A liberal secular society places great emphasis on personal autonomy. The potential increase or loss of autonomy is often the persuasive argument for or against a particular policy or position. In the birth, death and Resurrection of his Son, God not only presents us with the true image of what it is to be human, he offers us a new understanding of freedom. "Autonomy" can contain an unbalanced equation of freedom and power. When God presents us with his own freedom in the reality of his Incarnate Son, freedom and power are placed in relation to truth, which is love. Without this relation freedom is always in danger of becoming the brutal imposition of an unaccountable will. This is the old determinism that ordains the survival of the fittest and it corrupts all our relationships. Now, as Nietzsche accurately saw, Christianity and its ethic of the Kingdom destabilises this order of the strong, announcing its end. In Christ, God creates freedom, he does not destroy it. God, who comes to us with unexpected humility, is born, lives and dies in poverty, does not choose to overpower us but offers us an utterly new possibility. God does not confront us with a boundary, he presents us with an infinite horizon. He calls us into a deeper freedom and love by giving us the greatest freedom of all: the self-emptying of love beyond the bonds of family, nation and self-interest; beyond the accumulation of wealth or security for the sake of the good, especially the good of those who are the weakest and the most despised, those who have no freedom or power or anything to commend them except that they too are his image. Then, if necessary, to give joyously one's life for them. This is not weakness but a freedom that bestows on us the gift of glory. It is the transcendence which offers us life. In Advent we can begin to see what this may mean.

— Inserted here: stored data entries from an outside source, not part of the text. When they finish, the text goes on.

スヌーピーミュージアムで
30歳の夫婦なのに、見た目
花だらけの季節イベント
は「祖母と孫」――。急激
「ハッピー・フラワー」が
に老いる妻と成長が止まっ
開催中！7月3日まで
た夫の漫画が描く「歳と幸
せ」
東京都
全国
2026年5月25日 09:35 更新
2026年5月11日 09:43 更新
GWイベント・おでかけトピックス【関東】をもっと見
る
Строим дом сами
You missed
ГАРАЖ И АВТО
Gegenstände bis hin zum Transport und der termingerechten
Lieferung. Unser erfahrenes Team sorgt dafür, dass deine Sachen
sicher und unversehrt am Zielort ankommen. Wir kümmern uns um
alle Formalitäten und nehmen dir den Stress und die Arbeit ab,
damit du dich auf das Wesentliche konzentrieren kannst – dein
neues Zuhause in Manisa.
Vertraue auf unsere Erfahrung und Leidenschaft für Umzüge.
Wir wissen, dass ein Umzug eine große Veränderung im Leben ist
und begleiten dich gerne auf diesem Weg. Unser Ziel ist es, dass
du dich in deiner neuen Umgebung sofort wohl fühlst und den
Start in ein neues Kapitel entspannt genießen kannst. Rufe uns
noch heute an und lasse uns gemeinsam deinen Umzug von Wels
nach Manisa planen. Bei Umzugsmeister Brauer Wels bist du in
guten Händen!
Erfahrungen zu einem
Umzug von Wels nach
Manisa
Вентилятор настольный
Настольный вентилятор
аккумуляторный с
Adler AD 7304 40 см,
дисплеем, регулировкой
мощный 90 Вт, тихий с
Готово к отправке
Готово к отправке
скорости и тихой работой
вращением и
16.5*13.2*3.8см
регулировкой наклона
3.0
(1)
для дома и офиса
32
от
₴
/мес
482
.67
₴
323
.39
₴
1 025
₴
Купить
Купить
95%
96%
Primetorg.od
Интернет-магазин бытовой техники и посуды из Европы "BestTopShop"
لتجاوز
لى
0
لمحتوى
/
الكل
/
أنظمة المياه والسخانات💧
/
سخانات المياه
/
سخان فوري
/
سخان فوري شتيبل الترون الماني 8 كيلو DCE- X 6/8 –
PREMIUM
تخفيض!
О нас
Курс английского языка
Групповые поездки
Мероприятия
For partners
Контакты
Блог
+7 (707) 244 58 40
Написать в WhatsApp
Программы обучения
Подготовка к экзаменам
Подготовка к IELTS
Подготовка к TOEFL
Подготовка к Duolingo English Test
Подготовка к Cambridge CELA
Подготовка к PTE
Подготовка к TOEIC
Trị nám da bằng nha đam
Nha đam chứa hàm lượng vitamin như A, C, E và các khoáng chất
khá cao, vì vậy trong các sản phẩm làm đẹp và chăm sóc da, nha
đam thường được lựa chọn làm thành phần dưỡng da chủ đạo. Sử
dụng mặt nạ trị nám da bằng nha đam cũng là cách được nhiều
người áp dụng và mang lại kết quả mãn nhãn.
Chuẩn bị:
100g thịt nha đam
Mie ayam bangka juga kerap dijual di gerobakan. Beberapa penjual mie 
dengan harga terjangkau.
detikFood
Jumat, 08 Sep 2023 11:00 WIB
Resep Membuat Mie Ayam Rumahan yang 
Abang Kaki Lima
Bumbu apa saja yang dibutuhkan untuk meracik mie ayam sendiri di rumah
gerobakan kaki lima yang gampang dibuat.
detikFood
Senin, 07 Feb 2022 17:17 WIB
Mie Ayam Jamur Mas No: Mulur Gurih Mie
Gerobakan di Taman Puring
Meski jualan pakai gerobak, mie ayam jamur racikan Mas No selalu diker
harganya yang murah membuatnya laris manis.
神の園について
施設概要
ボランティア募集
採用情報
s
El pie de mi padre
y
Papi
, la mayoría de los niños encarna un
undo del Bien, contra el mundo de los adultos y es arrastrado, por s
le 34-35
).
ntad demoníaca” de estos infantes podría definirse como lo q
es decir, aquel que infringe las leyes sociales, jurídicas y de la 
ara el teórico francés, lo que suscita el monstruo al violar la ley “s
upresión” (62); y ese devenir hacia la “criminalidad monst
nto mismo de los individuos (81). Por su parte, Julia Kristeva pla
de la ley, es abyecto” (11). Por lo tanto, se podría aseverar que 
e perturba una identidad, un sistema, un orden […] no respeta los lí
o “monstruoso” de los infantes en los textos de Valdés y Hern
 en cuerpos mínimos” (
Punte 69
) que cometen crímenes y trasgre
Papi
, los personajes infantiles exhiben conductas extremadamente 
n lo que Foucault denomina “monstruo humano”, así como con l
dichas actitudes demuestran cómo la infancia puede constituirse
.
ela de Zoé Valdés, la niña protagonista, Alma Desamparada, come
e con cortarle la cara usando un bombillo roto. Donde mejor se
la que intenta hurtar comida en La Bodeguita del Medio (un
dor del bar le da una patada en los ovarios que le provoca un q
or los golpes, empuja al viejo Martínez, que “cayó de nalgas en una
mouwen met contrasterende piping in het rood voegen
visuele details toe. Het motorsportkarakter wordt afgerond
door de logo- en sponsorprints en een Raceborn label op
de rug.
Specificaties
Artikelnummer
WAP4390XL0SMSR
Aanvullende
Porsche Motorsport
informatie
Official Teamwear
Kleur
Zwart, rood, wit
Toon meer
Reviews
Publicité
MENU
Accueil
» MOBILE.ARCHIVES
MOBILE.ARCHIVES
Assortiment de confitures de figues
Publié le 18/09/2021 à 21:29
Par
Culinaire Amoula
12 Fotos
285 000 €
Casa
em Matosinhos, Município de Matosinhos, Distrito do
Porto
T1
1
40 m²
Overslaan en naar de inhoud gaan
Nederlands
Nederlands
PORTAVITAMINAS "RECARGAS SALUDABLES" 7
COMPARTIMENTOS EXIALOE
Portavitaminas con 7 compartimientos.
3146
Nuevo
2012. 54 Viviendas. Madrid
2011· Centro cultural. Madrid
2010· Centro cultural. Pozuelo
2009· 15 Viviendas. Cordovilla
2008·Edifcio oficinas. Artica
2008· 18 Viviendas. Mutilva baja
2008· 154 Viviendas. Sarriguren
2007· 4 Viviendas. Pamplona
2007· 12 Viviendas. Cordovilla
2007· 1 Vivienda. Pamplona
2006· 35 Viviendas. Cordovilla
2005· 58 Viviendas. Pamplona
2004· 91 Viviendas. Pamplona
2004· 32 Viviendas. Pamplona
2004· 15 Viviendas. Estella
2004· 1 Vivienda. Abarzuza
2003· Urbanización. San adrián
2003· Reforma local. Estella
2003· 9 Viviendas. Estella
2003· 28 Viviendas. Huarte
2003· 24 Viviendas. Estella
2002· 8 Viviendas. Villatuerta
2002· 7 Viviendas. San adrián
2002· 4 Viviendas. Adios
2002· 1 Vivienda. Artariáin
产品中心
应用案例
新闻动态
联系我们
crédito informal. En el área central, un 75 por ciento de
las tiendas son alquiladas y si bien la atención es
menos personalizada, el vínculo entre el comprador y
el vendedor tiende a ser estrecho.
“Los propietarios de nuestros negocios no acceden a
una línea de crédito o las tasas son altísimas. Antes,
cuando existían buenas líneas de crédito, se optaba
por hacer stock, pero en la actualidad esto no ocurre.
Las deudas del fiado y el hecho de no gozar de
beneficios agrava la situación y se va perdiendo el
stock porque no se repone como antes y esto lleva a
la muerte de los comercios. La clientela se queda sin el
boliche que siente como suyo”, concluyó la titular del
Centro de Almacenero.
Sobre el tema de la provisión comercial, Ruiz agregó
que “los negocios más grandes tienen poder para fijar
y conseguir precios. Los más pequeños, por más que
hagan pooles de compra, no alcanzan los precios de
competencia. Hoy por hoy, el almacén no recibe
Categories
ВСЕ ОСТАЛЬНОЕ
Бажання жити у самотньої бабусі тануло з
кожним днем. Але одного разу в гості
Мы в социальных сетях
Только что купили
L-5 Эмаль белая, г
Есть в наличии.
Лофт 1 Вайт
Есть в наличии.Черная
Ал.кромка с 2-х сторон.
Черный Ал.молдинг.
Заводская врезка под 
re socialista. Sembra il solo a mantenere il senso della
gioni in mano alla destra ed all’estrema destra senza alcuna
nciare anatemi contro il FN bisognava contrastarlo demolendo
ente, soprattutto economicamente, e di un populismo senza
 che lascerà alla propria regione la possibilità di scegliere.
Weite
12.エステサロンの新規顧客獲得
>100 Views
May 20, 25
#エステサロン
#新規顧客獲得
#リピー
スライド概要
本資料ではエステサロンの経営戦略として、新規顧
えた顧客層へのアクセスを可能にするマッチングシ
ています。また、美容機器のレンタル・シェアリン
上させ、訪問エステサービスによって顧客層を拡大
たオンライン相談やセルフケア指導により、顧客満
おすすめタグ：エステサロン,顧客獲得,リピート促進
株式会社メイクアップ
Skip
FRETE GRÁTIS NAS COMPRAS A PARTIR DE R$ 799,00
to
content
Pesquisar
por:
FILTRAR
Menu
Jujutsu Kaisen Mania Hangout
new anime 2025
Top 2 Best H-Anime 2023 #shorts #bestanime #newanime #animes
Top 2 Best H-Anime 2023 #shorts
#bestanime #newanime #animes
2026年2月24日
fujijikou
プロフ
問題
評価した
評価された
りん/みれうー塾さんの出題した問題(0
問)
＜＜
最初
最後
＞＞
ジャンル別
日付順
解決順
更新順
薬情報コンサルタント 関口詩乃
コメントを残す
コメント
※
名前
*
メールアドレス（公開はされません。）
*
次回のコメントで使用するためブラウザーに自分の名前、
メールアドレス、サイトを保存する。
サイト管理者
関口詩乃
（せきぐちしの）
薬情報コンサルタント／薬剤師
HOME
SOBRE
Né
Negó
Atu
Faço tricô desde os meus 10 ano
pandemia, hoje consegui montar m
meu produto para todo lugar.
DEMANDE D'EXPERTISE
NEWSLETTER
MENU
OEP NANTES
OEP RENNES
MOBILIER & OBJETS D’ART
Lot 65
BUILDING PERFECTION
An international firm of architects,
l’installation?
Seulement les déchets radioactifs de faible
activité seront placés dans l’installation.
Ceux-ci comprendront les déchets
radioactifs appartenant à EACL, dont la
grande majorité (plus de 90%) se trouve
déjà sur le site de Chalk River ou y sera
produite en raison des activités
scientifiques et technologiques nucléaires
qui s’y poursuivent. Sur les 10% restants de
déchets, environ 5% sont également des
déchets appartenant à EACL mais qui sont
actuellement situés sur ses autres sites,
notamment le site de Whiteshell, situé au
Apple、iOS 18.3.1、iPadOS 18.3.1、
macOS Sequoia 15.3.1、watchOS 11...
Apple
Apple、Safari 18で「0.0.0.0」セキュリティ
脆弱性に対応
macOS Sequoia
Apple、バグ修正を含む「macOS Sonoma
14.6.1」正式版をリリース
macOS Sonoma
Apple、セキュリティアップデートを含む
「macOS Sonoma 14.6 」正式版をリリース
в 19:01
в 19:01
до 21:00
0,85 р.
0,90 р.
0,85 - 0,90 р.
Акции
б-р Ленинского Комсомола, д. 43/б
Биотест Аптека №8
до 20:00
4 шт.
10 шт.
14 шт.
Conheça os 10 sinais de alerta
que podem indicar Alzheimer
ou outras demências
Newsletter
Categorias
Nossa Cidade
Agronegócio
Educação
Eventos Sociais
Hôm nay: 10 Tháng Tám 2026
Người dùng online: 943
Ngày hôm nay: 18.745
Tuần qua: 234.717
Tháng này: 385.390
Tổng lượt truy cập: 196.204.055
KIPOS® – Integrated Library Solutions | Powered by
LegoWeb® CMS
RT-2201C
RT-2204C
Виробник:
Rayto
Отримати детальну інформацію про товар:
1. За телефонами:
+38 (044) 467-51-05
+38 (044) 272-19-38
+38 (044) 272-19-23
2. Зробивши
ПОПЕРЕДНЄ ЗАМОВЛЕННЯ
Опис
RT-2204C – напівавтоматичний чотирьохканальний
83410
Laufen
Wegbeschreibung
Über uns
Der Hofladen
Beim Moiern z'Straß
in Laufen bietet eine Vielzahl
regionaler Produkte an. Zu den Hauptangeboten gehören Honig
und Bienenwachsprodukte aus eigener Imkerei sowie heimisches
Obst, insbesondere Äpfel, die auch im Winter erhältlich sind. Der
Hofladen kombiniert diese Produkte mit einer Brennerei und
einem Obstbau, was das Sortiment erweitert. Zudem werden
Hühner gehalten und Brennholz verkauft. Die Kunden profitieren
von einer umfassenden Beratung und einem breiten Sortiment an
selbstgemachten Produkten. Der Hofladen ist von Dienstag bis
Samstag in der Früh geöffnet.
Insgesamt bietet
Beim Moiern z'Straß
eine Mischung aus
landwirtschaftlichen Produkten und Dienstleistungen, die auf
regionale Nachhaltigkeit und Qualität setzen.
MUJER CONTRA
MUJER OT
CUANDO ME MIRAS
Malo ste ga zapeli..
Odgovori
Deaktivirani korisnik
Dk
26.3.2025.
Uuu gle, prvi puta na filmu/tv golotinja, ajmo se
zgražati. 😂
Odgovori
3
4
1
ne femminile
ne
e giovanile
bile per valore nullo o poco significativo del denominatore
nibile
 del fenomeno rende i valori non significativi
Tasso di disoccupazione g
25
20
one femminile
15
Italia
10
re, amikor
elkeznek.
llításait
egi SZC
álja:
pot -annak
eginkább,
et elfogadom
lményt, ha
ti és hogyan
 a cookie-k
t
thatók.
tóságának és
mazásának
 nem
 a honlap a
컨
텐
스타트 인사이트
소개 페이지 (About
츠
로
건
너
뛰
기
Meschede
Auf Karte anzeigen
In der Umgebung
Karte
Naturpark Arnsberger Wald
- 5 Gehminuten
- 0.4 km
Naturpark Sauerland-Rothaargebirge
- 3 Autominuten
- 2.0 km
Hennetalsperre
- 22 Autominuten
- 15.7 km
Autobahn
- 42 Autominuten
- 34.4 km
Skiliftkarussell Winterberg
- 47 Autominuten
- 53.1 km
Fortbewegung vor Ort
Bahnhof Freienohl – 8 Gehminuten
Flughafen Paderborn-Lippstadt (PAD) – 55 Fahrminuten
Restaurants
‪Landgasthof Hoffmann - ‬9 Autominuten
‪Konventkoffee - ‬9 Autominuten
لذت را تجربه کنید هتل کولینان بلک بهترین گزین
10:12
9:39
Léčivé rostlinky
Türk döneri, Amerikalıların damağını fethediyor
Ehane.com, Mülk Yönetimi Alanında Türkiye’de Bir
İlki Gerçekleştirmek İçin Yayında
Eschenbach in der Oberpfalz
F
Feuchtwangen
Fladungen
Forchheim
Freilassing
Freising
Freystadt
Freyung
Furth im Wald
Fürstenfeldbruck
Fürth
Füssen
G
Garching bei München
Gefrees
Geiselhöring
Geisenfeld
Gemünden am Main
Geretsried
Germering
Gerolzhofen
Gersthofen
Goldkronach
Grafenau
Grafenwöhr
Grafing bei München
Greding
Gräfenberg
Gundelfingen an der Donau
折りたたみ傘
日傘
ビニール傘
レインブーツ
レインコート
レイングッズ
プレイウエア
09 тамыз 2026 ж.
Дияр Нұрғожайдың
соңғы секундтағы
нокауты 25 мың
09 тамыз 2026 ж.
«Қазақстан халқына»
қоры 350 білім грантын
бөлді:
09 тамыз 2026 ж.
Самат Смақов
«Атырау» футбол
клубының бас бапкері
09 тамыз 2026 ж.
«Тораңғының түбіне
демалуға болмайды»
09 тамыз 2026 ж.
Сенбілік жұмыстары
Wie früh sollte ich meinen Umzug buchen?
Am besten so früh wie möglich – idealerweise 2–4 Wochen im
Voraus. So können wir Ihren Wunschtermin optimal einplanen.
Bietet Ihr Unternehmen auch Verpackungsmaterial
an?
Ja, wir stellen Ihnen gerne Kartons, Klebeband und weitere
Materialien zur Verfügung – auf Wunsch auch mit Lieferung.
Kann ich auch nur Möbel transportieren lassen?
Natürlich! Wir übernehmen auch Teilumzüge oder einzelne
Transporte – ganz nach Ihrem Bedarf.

A secular world wants us to believe its version of our story. It wants us to look at the statistics for "religion" and see there a story of inevitable decline. If this is all we see and how we think, then we ourselves have begun to be secularised. We have been exiled to a strange wintry land where we cannot sing the Lord's song. At the heart of Advent is the figure of Mary. She is the one who attends to the Word and knows that whatever the circumstances, no matter how improbable things may seem, "nothing is impossible for God". Her Advent is both a waiting and an attentive readiness. Like any mother, it is a time of preparation for the child that grows within her. It is a time of learning, especially learning about herself. She knows that the life within her is already changing her and her body. So it is with the rhythms of faith and history. The life of the Spirit grows, often in hidden ways when all the signs are contrary. In these times we are not dying or declining, we are being made ready; we are learning anew who we are and what supreme mystery we carry. A secular world can describe us; it may seek to dismiss us, but it does not write our story. It cannot judge the life of the Spirit or the work that God is doing in His people.